LONG-TERM SOLAR ACTIVITY VARIATIONS AS A STIMULATOR OF ABRUPT CLIMATE CHANGE
Abstract and keywords
Abstract (English):
Analysis of solar forcing of climate on long time scales has shown that it is necessary to take into consideration the influence of long-term solar cyclicity, such as 200 and 2300-2400-year cycles, on climate. Even in the relatively warm climate of the last 10,000 years, a tendency to climate cooling at deep minima of long-term solar cyclicity is observed. Along with this, a long-term solar forcing of climate manifests itself not only as an external factor due the influence of solar irradiance variations on the atmosphere-ocean system, but also as a stimulator of internal processes in the climatic system, which, in turn, can lead to abrupt climate change.
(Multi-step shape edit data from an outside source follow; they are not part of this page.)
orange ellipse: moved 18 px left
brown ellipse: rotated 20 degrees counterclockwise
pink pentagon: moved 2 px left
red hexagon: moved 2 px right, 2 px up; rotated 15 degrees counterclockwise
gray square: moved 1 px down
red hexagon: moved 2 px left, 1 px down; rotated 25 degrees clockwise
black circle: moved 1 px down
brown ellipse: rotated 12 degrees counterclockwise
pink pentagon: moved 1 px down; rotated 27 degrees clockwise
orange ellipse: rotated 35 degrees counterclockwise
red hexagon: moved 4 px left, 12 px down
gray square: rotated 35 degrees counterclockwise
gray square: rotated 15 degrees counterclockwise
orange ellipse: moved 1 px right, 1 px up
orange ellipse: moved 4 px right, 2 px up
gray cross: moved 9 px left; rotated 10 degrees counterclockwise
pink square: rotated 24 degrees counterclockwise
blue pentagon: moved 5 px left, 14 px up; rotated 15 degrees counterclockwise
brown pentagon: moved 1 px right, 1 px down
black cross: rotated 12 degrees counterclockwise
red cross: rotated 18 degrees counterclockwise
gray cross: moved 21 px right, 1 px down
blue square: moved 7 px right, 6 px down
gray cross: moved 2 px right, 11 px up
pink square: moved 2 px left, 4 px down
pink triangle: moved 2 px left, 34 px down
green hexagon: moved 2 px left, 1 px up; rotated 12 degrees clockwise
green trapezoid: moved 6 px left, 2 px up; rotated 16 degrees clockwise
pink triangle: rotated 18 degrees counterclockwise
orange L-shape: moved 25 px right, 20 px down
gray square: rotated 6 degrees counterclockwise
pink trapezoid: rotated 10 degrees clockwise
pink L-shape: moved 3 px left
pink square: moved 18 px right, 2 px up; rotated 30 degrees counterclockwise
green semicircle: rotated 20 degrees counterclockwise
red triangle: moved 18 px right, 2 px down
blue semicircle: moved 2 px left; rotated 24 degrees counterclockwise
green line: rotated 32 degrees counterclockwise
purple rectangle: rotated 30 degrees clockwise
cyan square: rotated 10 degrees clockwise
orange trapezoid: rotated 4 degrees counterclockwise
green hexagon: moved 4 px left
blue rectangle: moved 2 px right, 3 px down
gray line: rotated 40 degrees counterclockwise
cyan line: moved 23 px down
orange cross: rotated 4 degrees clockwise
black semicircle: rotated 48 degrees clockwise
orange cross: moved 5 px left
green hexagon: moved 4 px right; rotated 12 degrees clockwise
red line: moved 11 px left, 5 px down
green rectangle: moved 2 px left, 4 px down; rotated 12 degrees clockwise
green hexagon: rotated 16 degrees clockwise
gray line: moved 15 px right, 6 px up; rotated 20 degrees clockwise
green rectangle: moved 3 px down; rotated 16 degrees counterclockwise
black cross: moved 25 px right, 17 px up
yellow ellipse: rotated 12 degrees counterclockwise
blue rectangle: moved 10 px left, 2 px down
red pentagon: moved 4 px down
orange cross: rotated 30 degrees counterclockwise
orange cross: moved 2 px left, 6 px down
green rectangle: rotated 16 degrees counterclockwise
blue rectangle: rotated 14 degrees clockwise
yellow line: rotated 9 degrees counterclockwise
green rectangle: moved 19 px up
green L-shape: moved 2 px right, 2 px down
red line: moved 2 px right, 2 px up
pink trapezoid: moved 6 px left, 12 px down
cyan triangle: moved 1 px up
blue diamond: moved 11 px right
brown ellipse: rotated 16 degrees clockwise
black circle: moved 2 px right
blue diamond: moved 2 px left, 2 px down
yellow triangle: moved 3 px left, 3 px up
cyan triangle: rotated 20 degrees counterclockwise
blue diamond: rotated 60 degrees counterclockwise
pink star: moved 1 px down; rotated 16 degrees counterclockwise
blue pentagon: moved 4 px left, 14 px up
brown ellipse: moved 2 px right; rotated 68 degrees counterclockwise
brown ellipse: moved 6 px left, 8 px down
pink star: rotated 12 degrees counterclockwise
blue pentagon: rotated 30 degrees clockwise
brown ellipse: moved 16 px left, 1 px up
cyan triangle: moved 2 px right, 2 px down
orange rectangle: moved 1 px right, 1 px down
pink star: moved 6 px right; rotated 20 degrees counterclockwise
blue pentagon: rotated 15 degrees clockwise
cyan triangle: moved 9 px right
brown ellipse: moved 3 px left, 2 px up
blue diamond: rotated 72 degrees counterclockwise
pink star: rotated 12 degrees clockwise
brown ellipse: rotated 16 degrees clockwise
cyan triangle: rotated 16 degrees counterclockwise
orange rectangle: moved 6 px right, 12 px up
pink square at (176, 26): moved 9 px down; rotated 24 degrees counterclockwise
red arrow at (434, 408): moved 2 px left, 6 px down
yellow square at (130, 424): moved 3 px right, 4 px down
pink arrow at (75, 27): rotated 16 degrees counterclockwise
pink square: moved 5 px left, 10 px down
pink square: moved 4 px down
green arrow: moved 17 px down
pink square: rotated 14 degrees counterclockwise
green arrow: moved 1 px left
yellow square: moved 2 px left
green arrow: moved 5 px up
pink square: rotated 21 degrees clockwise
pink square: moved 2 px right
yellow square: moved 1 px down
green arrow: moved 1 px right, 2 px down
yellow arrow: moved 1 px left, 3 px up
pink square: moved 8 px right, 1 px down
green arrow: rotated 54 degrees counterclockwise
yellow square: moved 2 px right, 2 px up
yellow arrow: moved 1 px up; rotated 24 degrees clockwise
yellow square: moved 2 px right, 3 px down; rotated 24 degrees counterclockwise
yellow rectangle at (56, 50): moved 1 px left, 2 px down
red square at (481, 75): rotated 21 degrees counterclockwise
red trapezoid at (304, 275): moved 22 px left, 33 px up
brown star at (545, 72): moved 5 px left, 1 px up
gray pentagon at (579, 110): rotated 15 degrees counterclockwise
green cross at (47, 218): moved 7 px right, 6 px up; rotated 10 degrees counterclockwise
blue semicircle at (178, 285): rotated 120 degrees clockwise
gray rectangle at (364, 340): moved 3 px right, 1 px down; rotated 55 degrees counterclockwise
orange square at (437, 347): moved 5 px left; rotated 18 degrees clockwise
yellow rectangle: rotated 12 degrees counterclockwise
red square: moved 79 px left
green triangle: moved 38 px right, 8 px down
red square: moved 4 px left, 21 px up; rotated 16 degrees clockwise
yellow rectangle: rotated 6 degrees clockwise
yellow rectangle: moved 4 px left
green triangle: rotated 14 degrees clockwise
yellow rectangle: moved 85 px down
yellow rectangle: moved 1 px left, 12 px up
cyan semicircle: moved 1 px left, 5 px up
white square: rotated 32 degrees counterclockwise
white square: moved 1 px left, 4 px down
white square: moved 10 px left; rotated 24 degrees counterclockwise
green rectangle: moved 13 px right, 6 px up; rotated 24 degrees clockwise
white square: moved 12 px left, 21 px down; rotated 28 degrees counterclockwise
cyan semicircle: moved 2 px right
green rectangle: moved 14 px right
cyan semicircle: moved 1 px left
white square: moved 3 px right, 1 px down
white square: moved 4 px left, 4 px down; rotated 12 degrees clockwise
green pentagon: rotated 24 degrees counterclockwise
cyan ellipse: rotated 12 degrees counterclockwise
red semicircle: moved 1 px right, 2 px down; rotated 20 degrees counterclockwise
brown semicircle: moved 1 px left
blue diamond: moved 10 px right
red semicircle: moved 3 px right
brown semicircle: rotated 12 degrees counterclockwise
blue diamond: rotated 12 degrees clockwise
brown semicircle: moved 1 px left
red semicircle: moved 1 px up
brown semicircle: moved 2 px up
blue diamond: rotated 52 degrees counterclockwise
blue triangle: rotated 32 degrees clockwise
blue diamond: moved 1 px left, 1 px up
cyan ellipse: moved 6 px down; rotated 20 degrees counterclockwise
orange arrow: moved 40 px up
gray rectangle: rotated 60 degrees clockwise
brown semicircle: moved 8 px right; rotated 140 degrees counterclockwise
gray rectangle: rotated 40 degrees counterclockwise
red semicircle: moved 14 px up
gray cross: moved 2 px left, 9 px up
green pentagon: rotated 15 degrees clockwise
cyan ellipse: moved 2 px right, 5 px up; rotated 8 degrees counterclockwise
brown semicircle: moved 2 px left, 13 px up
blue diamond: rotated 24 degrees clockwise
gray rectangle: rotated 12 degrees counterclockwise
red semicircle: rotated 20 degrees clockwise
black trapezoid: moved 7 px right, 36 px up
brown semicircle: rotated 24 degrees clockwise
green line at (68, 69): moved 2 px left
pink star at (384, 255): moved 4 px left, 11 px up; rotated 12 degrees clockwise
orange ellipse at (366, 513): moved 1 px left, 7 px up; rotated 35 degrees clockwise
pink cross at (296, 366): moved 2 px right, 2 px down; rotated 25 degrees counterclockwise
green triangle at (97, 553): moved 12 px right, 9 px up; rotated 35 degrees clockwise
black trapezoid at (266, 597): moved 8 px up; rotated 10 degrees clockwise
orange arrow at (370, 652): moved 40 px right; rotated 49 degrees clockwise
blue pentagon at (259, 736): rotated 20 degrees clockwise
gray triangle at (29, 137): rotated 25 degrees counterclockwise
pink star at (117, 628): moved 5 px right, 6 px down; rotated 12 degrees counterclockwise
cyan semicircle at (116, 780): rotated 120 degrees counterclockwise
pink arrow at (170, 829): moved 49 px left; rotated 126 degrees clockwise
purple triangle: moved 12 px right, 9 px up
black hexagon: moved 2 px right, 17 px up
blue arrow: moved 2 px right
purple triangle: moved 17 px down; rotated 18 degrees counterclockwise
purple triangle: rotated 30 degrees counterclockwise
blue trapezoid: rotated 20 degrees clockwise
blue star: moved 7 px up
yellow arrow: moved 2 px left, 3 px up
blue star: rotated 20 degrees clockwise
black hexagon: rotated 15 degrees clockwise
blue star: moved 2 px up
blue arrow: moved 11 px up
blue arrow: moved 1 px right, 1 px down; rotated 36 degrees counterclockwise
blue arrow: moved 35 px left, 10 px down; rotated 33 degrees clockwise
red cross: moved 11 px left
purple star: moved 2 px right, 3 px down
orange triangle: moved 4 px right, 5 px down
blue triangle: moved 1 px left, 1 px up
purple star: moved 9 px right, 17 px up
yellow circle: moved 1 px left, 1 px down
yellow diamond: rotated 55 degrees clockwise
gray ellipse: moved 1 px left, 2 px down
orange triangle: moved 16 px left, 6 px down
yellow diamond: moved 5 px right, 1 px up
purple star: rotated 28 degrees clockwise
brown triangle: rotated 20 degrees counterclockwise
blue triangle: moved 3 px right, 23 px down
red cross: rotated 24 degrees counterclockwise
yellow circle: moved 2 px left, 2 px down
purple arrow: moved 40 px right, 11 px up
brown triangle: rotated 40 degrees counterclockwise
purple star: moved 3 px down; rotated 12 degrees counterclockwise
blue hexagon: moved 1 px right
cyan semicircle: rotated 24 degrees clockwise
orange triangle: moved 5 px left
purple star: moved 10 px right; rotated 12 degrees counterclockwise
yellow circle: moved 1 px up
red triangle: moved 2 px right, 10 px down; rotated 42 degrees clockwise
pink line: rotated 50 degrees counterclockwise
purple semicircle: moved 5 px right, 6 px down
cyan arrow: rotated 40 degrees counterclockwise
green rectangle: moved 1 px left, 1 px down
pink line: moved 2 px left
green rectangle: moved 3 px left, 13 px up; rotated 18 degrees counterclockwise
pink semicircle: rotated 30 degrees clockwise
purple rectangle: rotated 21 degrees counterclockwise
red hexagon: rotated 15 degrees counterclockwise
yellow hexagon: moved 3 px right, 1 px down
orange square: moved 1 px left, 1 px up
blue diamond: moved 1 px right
Large-scale abrupt climate oscillations - warmings and subsequent coolings Dansgaard-Oeschger cycles - have been revealed in cores of Greenland ice for the interval 60,000-10,000 years BP. They are attributed to the ice-rafting events in the North Atlantic. A comparative analysis of the development of Dansgaard-Oeschger events and solar activity variations variations in the 10Be concentration in Greenland ice has shown that these climatic and solar processes developed simultaneously. It is evident that ice-rafting events were stimulated by an increasing ambient temperature and, hence, they are associated with a high solar activity level. A similar effect of solar activity has been revealed for the time interval of the Holocene. Thus, not only a low, but also a high level of solar activity was in the past a stimulator of abrupt climate changes.

Keywords:
solar activity variations, abrupt climate change, ice-rafting events.